Paving options for a Patio

patio paving slabs

Types of Paving

There is a wide choice of paving to choose from when deciding on the type of paving to use for your patio. Paving is made from various different types of materials and come in various shapes and sizes.

The most widely available types are:

  • Budget to Mid-priced Range Concrete Square Slabs

    These paving slabs are readily available in large quantities at most builders merchants. Usually they are available as 450mm or 600mm square, while their thickness range from 20 to 30mm, and can be picked up from as little as £5/m² up to £15/m². While the profile and colour (they are usually pastel greys, yellows or pinks) of these slabs won’t fool anyone that they are real stone, they do provide an inexpensive option for paving a patio.

  • Quality Natural Stone Replica Slabs and Patio Kits

    More expensive paving slabs aim to reproduce the texture and weathered appearance of reclaimed natural stone which can otherwise only be achieved following decades of exposure to the elements. This weathered appearance is just what is needed to maintain the charm and character of a period property.

    A good example of quality natural stone replica paving would be the Olde York range from Stonecrete. An alternative is the Bradstone Old Town range of paving which replicates the naturally weathered York flagstones as found in the streets of London and numerous other cities and towns in the UK.

    Many quality replica paving slabs come in kits of mixed sizes which means that the finished area mimics the random effect obtained over a century ago when natural flagstones were hand cut and the size of each slab varied depending upon the size of the material available.

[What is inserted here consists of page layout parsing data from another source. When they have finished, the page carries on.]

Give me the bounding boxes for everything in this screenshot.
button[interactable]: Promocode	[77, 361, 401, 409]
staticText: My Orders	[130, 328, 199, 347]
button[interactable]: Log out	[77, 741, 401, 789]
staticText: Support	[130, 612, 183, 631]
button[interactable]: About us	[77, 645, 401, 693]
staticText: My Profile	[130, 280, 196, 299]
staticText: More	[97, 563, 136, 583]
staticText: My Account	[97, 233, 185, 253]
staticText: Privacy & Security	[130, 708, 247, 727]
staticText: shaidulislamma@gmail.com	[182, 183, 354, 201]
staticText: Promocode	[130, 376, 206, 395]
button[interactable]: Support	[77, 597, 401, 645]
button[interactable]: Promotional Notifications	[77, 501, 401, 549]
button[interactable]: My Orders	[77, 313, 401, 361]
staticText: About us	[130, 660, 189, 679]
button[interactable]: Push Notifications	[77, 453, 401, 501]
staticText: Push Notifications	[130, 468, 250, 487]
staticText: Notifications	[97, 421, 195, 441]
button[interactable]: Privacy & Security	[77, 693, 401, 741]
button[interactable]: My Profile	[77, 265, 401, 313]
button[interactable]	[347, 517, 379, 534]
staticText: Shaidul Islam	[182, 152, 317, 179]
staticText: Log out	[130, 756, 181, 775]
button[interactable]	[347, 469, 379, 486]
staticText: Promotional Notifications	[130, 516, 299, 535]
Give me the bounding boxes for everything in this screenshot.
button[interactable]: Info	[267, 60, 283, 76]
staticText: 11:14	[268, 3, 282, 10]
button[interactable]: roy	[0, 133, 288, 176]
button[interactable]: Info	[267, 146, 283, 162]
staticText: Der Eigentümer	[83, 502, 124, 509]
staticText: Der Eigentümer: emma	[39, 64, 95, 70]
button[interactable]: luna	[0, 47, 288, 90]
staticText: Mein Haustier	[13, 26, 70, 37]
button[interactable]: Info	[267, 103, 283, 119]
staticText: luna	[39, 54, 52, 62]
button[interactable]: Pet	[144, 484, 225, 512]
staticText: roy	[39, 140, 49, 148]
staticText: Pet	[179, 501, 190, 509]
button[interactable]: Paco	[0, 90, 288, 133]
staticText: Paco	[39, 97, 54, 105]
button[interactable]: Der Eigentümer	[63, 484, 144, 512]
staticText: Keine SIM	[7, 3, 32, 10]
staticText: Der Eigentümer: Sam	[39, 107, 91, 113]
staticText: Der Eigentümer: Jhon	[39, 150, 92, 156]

  • Quality Contemporary Paving

    Contemporary paving provide clean, sharp lines and angles combined with bold, consistent colouring to provide a modern, cutting edge and somewhat fashionable design which is perfect for minimalist, contemporary surroundings. Manufacturers of Contemporary paving usually aim to offer improved functionality, such as the slabs being easy to clean.

  • Natural Sandstone

    Natural Sandstone paving has become increasingly readily available over recent years, largely coming from Indian quarries. Its natural colour variations and profile makes for an interesting patio which can work well in period or modern surroundings. This, together with the fact that it is surprisingly inexpensive, makes Natural Sandstone Paving a very popular choice for a wide range of uses. It is available in a range of colours and can be bought roughly hand cut (to keep its natural appearance) or sawn (which gives a smooth, flat surface for a more modern look). Stonecrete offer a range of quality Natural Sandstone Paving which is very competitively priced.

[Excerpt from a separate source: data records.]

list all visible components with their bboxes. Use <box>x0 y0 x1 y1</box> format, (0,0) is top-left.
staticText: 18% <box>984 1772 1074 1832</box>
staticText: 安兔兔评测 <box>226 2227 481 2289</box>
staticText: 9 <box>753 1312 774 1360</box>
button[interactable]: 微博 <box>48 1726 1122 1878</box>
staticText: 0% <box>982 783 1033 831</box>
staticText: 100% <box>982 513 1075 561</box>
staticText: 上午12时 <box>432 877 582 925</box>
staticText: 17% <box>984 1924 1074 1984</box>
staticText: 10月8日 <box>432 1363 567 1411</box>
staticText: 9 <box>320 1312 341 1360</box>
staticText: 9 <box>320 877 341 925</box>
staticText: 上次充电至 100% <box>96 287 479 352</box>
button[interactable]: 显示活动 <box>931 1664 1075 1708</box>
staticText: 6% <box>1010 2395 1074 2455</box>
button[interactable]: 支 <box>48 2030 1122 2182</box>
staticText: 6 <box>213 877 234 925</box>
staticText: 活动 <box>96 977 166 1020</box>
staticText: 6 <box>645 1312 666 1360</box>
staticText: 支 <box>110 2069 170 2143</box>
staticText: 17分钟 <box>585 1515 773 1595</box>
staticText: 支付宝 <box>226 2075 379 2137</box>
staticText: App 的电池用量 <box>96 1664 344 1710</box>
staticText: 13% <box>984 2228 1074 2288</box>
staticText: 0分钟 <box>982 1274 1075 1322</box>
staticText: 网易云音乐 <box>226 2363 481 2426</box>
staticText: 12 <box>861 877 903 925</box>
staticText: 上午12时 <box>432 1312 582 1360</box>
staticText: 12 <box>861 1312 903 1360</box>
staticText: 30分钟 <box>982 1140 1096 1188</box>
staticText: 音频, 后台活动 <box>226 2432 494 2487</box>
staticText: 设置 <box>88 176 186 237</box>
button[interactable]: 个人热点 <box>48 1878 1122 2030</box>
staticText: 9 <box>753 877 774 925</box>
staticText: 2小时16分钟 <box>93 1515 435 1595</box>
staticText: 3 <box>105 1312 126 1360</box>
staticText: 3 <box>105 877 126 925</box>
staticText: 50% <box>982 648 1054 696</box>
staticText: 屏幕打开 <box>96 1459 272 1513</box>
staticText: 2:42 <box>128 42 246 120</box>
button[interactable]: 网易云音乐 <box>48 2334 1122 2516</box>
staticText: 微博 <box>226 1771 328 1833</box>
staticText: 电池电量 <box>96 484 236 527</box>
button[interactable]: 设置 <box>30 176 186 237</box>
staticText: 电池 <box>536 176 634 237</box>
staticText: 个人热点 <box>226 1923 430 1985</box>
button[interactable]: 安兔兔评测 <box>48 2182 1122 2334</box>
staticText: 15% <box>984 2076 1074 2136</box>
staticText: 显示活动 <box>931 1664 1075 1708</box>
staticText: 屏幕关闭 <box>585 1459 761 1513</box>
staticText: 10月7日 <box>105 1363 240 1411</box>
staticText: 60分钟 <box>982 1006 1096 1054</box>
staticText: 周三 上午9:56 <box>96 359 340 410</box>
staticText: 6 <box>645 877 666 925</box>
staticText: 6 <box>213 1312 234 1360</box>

Choosing the appropriate Paving for you


Patio pavingCost will generally have some effect on choosing the materials used for any home improvement project. However, whether you have a small or large budget, it’s worth thinking about what the difference in price between the paving options will mean to you and your surroundings. The difference between a good looking or a rather disappointing patio may be just a few pounds per square metre, but is any cost saving really worth it ?

Remember, paving will last for years, and if you want to change it, it will involve additional costs.

A further point to consider is that there is more to a patio than just the paving slabs. It is actually possible to make a more attractive patio using cheaper paving slabs wisely than by using more expensive slabs with little thought to the overall design. Using a number of paved levels, including paved shapes, adding plants or accessories will usually draw the attention away from the actual paving slabs and improve the look of even the cheapest slabs.


The choice of slab and the design of your patio needs to be in keeping with the character of your house and garden. Creating an area of paving which, once finished, does not fit in with the surroundings will lead to disappointment and probably you will feel that you have wasted both time and money.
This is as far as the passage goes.